Actually, you need to come out well north of 6% since you have to pay taxes on the income you gain. Witness: borrow $1000 via equity line, invest for a year. Pay $90 in interest. Earn $90 in returns. Claim $90 as an itemized deduction, but your “income” is increased $90. So you actually net nothing. Did I miss something?
Out of curiosity, does the article specifically mention 0% BTs? That seems to be the most common form of “investing borrowed money” and it seems pretty safe (if you trust yourself). I do it myself. I recognize the risks, but my greedy little hands do it anyway. =) But I was curious if the article mentioned pro’s or con’s of 0% BTs as opposed to loans…
It didn’t mention 0% BT’s, the article was about a guy who wanted to take out a HELOC and invest the money.
It should be noted that it’s extremely difficult to get outside financing for a small business unless one has borrowed substantially against one’s own house first. Investors perceive the decision not to take out a HELOC as a sign of lack of commitment.

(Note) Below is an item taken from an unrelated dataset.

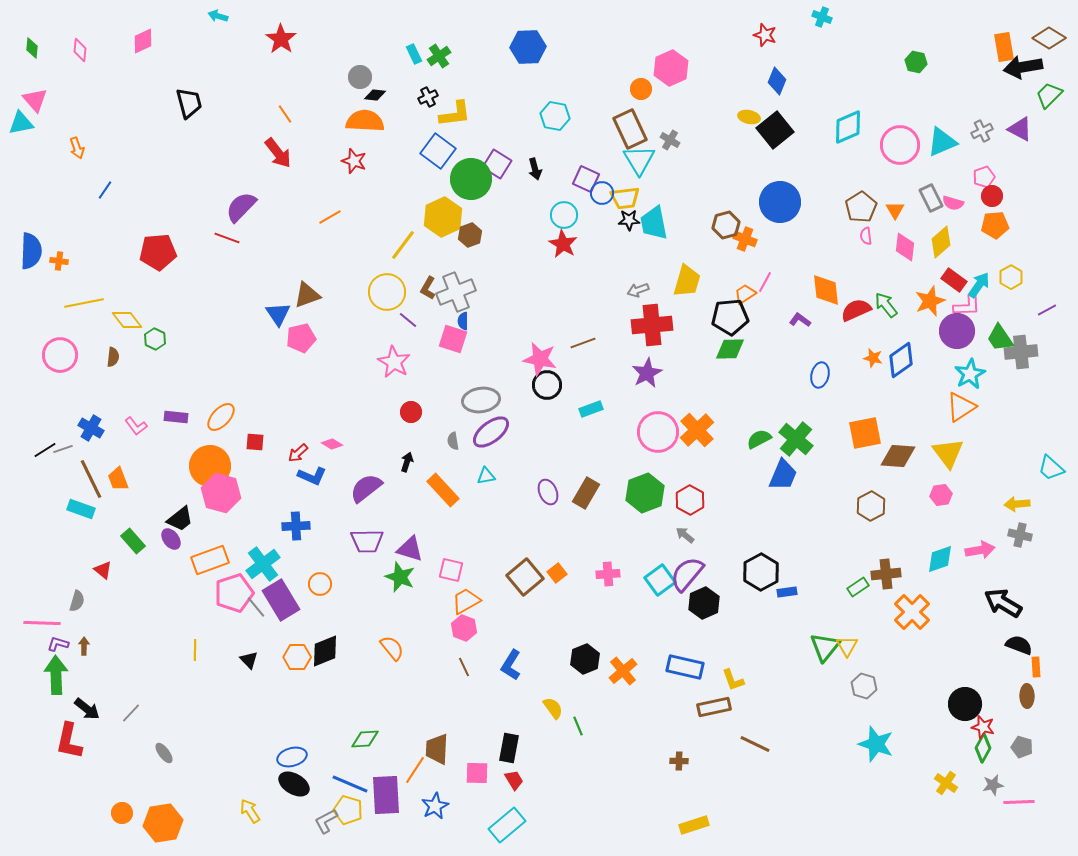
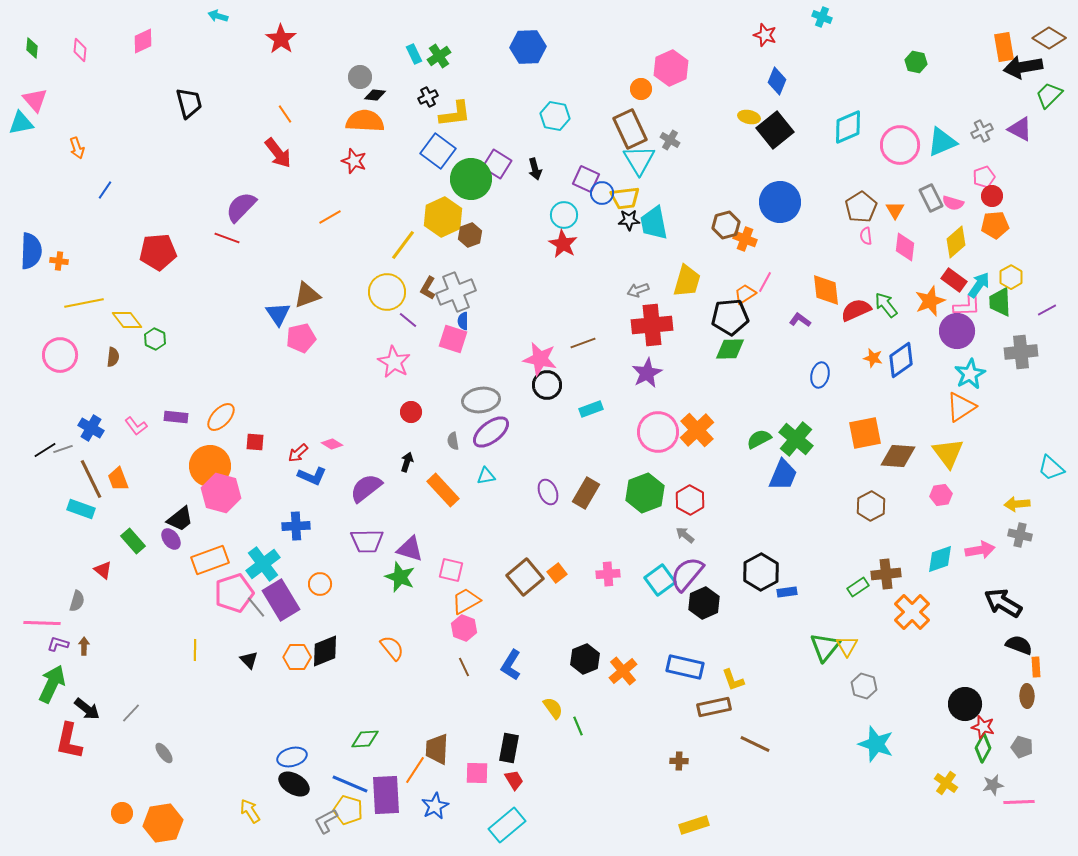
yellow diamond at (941, 242): moved 15 px right
green trapezoid at (1000, 338): moved 36 px up; rotated 32 degrees clockwise
green arrow at (56, 675): moved 4 px left, 9 px down; rotated 27 degrees clockwise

I’d never pull money out of the house to play the stock market. But if my business ever needs more capital than I’ve got lying around, I’m not going to hesitate to do it for that.
Carnival of Investing #46
Welcome to the 46th Carnival of Investing, hosted at My 1st Million At 33! Thanks to all the contributors to the carnival to make this another great carnival for more learning on investing your money, and thanks to Jonathan for making hosting arrangem…
I realize that the post is a US view, but I would like to make a Canadian view of investing with a HELOC. In Canada, mortgage interest is NOT deductable. So, by paying down the non deductible mortgage, and investing with the increasing credit limit HELOC, you can make your mortgage interest deductible! We call it the Smith Manoeuvre. Not only that, Canadian HELOC rates vary with prime which is aroudn 6% right now. So if you are in the highest marginal tax bracket, you’re looking at around 4% interest after the tax deduction. Combine that with investing in stable Canadian dividend stocks, you have a long term plan to financial wealth.